Assignment: Print word for word the records from the line containing "Để hút ẩm cho" through the end.

Source records:

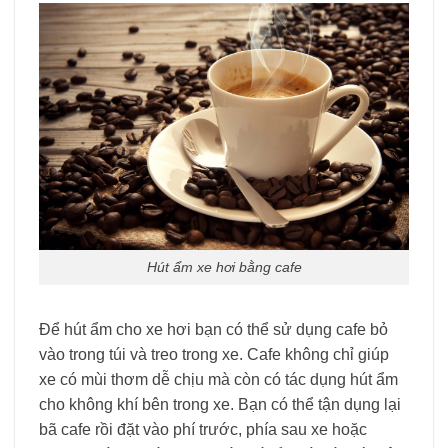
Hút ẩm xe hơi bằng cafe
Để hút ẩm cho xe hơi bạn có thể sử dụng cafe bỏ
vào trong túi và treo trong xe. Cafe không chỉ giúp
xe có mùi thơm dễ chịu mà còn có tác dụng hút ẩm
cho không khí bên trong xe. Bạn có thể tận dụng lại
bã cafe rồi đặt vào phí trước, phía sau xe hoặc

Answer space:
Để hút ẩm cho xe hơi bạn có thể sử dụng cafe bỏ
vào trong túi và treo trong xe. Cafe không chỉ giúp
xe có mùi thơm dễ chịu mà còn có tác dụng hút ẩm
cho không khí bên trong xe. Bạn có thể tận dụng lại
bã cafe rồi đặt vào phí trước, phía sau xe hoặc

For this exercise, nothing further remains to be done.